Мы завернули за угол улицы.

– Почему ты ненавидишь своих родителей, а они – тебя?

– А разве для ненависти должна быть какая-то причина?

– Ты разве никогда не думал, что все это кому-то было нужно?

– Кому, например? Инопланетянам?

– Да нет же! Инопланетян нет.

– Есть, – возразил я. – Один живет с нами, кажется, в кладовке. И выдает себя за мою маленькую сестренку. Я не нахожу в ней сходства с человеком.

– В твоих глазах мир не выглядит в сером цвете?

– Я думал такое бывает только у дальтоников.

– Ты опять меня не понял, чудила.

– Да иди ты нахуй со своей философией, Бельман. Серый, зеленый – мир в твоих глазах может быть каким угодно, только эт ничего не значит, он останется таким какой есть... Нужно купить таблеток, – сказал я, – идем.

Мы вошли в маленький продуктовый магазин, где у стойки сидел продавец, выглядевшей так, словно мы попали в тату-салон; вылитый бизон, разве что не с рогами, в красной обтягивающей майке, подчеркивающей его мускулатуру, и джинсах. При виде нас он поднялся со стула, потянулся к вещице похожей на портсигар и вытащил оттуда три маленькие прозрачные пилюли, которые в его гигантских пальцах-сардельках были крохотными. Он закинул их себе в рот.

– Че надо? – проворчал он.

– Транклы.

– С тебя полсотни, малой. – он вдруг угрожающе наклонился к стойке и, уставившись на нас налитыми кровью глазами, произнес, если не проскрежетал: – У меня скоро снесет башню. Эта галимая херня уже не помогает.

– Угу, отлично, – сказал я, расплатившись за покупку. Мне не хотелось разговаривать с этим психованным ублюдком.

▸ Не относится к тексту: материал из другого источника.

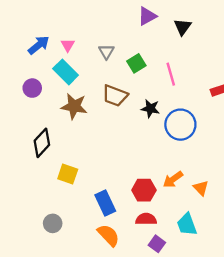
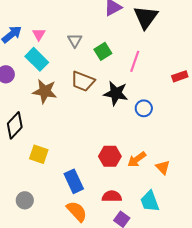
black triangle: (183, 27) -> (146, 17), size x1.5
pink line: (171, 74) -> (135, 61), turned 35
black star: (150, 108) -> (116, 93), size x1.4
blue circle: (180, 125) -> (144, 108), size x0.6
red hexagon: (144, 190) -> (110, 156), moved

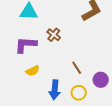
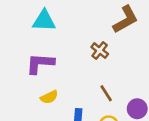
brown cross: (54, 35) -> (100, 50), moved

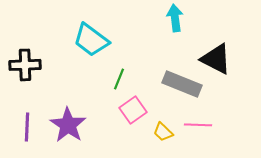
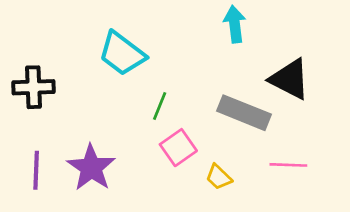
pink line: (198, 125) -> (288, 165), moved

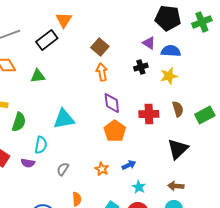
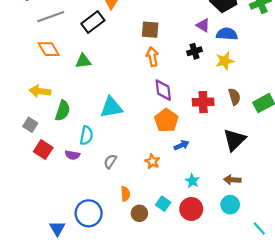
brown square: (100, 47) -> (150, 30), turned -36
blue arrow: (129, 165) -> (182, 145), moved

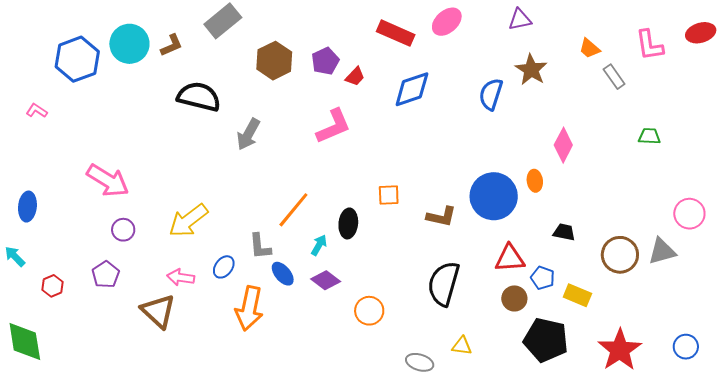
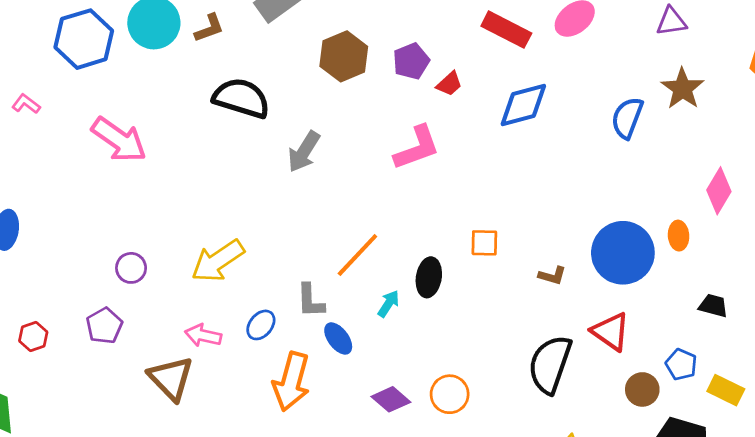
pink arrow: (108, 181) -> (119, 140), moved
brown L-shape: (441, 217) -> (552, 276), size x0.7
red triangle: (510, 258) -> (611, 331), moved, turned 36
purple diamond: (326, 280) -> (391, 399), moved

У магазина мы разошлись. Бельман сказал, что ему нужно к стоматологу. Все-таки проблема с чувствительностью зубов его никак не покидала.

Я вернулся домой. Никого не обнаружил. Оставил на кухонном столе пакет с таблетками. В доме стояла тишина. Я вышел из кухни в коридор. Чуть поодаль от лестницы у прохода в гостиную появилась Бетти: девочка в сером платьице в горошек с анемичной кожей. У нее было вполне милое личико, не искаженное злобой, желанием кому-то причинить боль. Два больших испуганных глаза и бледные губки в форме сердечка. Она боялась меня или всю нашу чертову семейку, к которой как будто вовсе и не принадлежала – не относилась ко всему этому миру; была в нем чужая. Она была слишком... слишком... как же сложно выговорить это слово (у нас на него налагался строгий запрет)... ну, в общем, как сказать... слишком д-д-доброй. Она никогда не плакала – по крайней мере, я не видел, – не жаловалась, вела себя тихо, как серая мышка.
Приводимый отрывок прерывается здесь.